By increasing dist_buf_busy_limit *much*, preferably to its maximum value and by this making the operation fully asynchronous, this is no longer a problem. Your process will not be blocked, and it can handle the exit signal. The only thing you have to think of is to manage flow control yourself. This flow control mechanism (today using dist_buf_busy_limit) has been present since at least the 90s, so its default value cannot be changed in such a manner.

[OTP-Maintainer]

okeuday said:

It might seem better with distributed Erlang using asynchronous sends but that approach should run the risk of exhausting buffer/queue memory, unless it switches to synchronous only when memory usage gets too high (asynchronous logging has the same problem).  I understand I can increase the dist_buf_busy_limit, but my expectation was that there can always be a limit that causes the suspended process state and I wanted to make sure it was handled in a fail-fast way.

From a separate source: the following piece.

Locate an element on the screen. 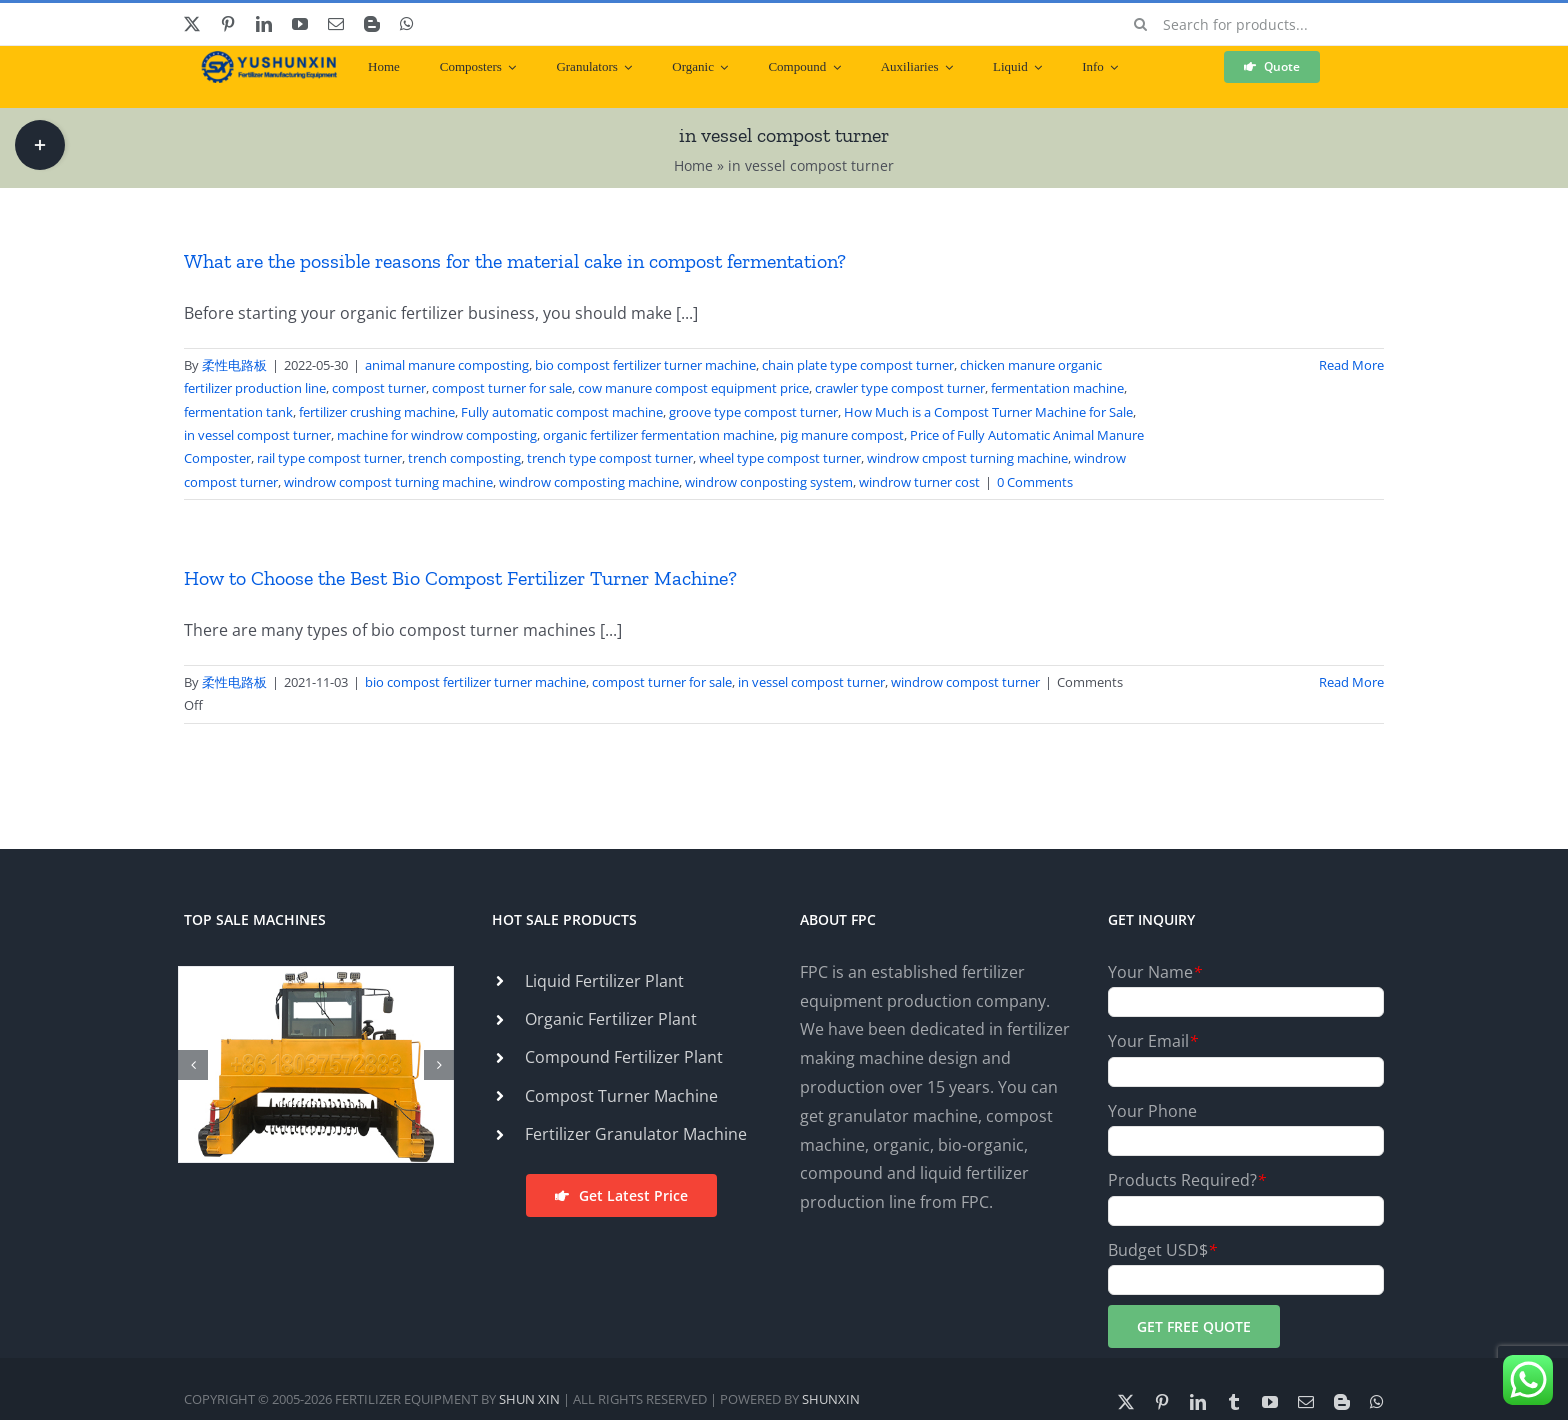 This screenshot has height=1420, width=1568. [blogger] is located at coordinates (372, 24).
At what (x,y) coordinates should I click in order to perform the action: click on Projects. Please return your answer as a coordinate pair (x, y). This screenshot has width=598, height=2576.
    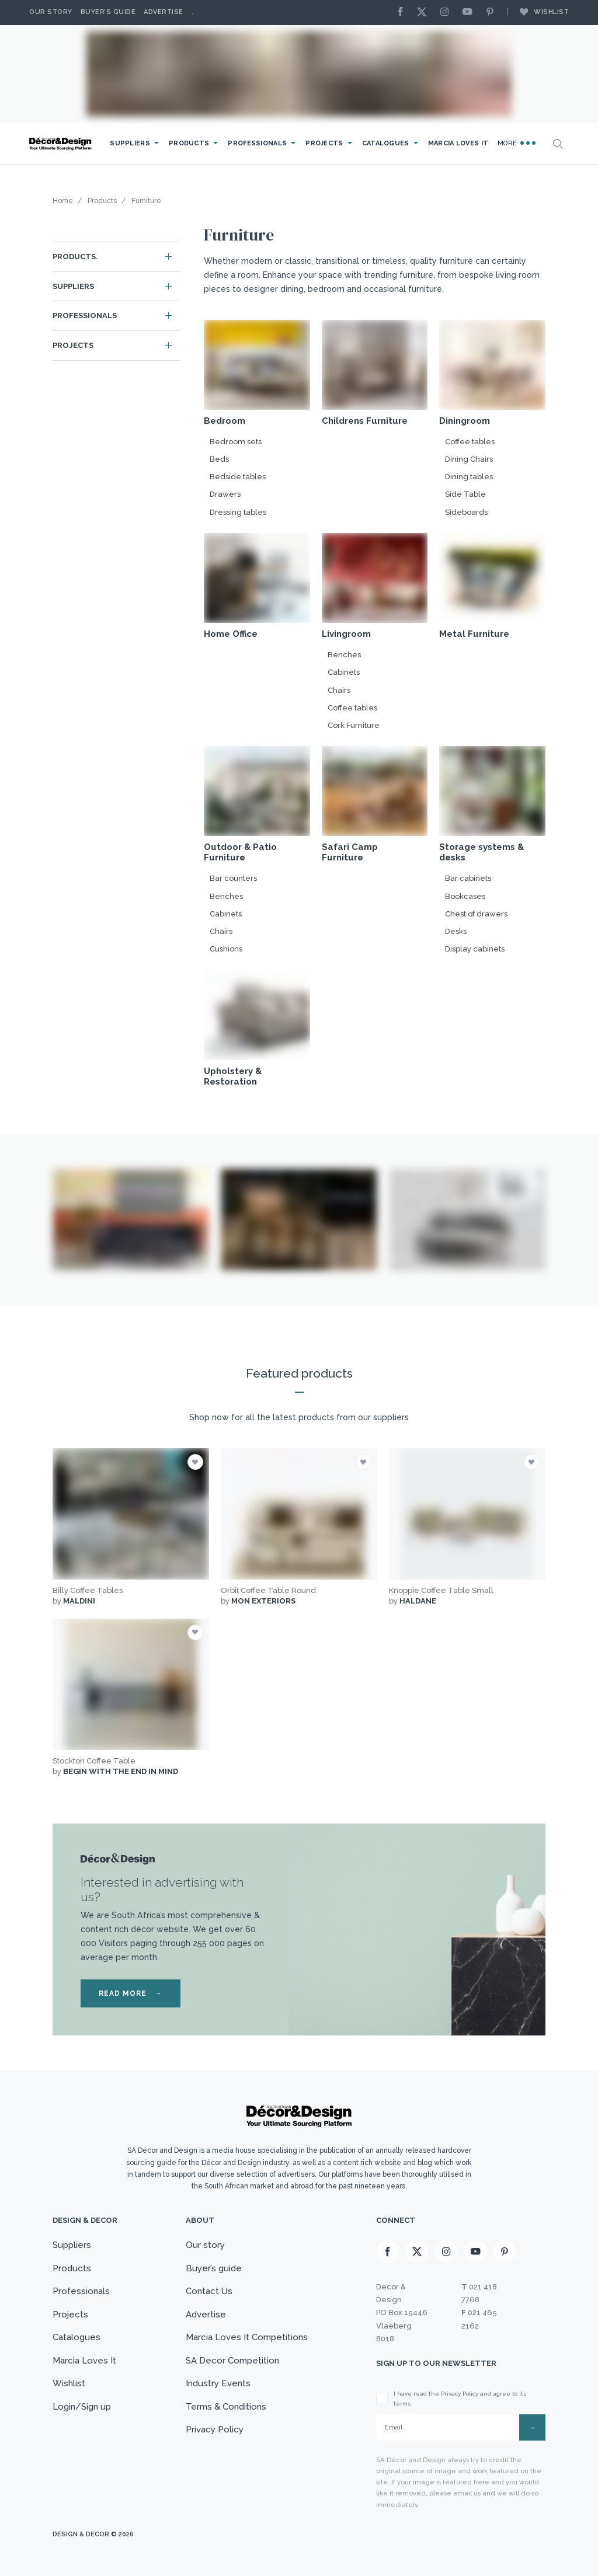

I am currently using {{erlang:process_info/2}} to check if the process is suspended and if it is suspended, then using {{erlang:exit(Pid, kill)}} instead of waiting for the process to terminate the way it should.  That keeps the forced termination fast when the process is suspended due to sends hitting the dist_buf_busy_limit.  However, it would be better if the suspended/waiting process is able to handle the 'EXIT' message due to an exit exception when trap_exit == true.

I thought this would only relate to exit exceptions because the erlang module requires non-self exceptions be exit exceptions, but I understand the ERTS source code likely handles all exceptions in the same way (I have not checked).  That was why I had thought this problem would be specific to how trap_exit == true works.

Thanks for the information.

[OTP-Maintainer]

zuiderkwast said:

exit/2 sends an _exit signal._ It is not an _exception_. Trap_exit turns a received exit signal into a _message_. These are three different things.

[OTP-Maintainer]

okeuday said:

Yes, sorry for the confusion.  The signals are exit, link, unlink, monitor, and demonitor.

[OTP-Maintainer]

rickard said:

bq. It might seem better with distributed Erlang using asynchronous sends but that approach should run the risk of exhausting buffer/queue memory

Yes, that is why you need to handle flow control yourself

bq. I am currently using erlang:process_info/2 to check if the process is suspended and if it is suspended

You cannot rely on the process ending up in the suspended state. This is an implementation detail that might change. It might very well end up in a waiting state instead of suspended state in the future.

bq. The signals are exit, link, unlink, monitor, and demonitor.

There are more signals than this, most importantly messages are signals as well. They are all signals, but of different types.

[OTP-Maintainer]

rickard said:

Exceptions are however completely different things than signals.

[rickard-green]

Closing this. Nowadays there are also fully asynchronous distribution on a per process level available to help handle things like this.